# Hand Milking or Milking Machine



## goateeman (Dec 22, 2012)

I need your help and/or suggestions. I am a new goater and want to get starter with milk goats ASAP. I know one should learn to crawl before they walk but again I also know experience is the BEST teacher. That's where you old goaters come in the picture. Speaking from your experiences, which direction would you direct a new goater?:think:


----------



## mjs500doo (Nov 24, 2012)

Depends on a few things:

Your schedule
How many you want
Your patience

I prefer hand milking, but my hands and forearms are used to it. I suggest if you're looking for hand millers get your arms and hands ready by squeezing a stress ball or "milking" objects as you use them. Wooden spoons while cooking, the steering wheel as you drive, clothes when you fold, I mean anything. Start building those muscles. A lot of people overestimate their personal stamina.


----------



## StaceyRosado (Oct 5, 2007)

well how many goats? what breed? whats your plan for the milk?


----------



## goateeman (Dec 22, 2012)

Well Stacey the plans are NOT to bite off more than I can chew. So I 'm thinking 2 milkers will do. I think I want Nubians. I was thinking NG's but they seem to be a wee bit small(what do you think)?


----------



## StaceyRosado (Oct 5, 2007)

so milk for your family?

I would LOVE to have a milk machine but they are costly. 

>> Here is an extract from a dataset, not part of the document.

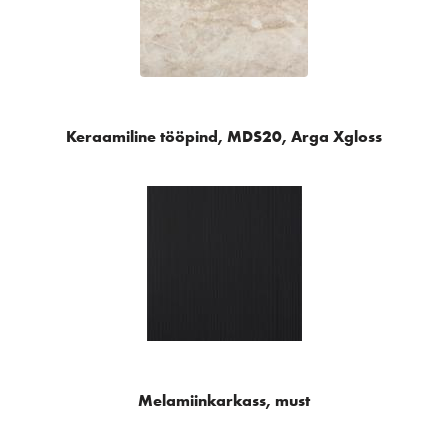
Keraamiline tööpind, MDS20, Arga Xgloss
Melamiinkarkass, must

Nubians are good milkers and will be MUCH easier to hand milk especially if you go that route.


----------



## xymenah (Jul 1, 2011)

If you only have two you can milk them fairly easily without a machine. You have to remember that while machines make the actual milking easier they still have to be cleaned not to mention the cost. The cheapest one you can probably make yourself will cost $400 or more. Those cheap Henry Milker's and the like do not pulsate and can damage your goats teats. I can message you a video of me hand milking if you want. I know when I started out I liked to watch videos of people milking so I could see their technique.


----------



## ThreeHavens (Oct 20, 2011)

I have the EZ milker, you have to be careful not to pump too hard to hurt their udder, but it has saved our hands. 

Start off with a milker that is EASY to milk, it will save you tears!


----------



## gafarmgirl (Jan 2, 2013)

Start out slow and low numbers and then grow 

. You don't want to take to much on at once. And your might deside you want a different breed or something.


----------



## goateeman (Dec 22, 2012)

XYMENAH please do message me your video, i like to watch all I can
thanks goateeman


----------



## HereComesTheSun (Jan 14, 2013)

xymenah said:


> If you only have two you can milk them fairly easily without a machine. You have to remember that while machines make the actual milking easier they still have to be cleaned not to mention the cost. The cheapest one you can probably make yourself will cost $400 or more. Those cheap Henry Milker's and the like do not pulsate and can damage your goats teats. I can message you a video of me hand milking if you want. I know when I started out I liked to watch videos of people milking so I could see their technique.


Would you send me the video, too? :3


----------



## aceofspades (Dec 26, 2012)

Woodhavenfarm said:


> I have the EZ milker, you have to be careful not to pump too hard to hurt their udder, but it has saved our hands.
> 
> Start off with a milker that is EASY to milk, it will save you tears!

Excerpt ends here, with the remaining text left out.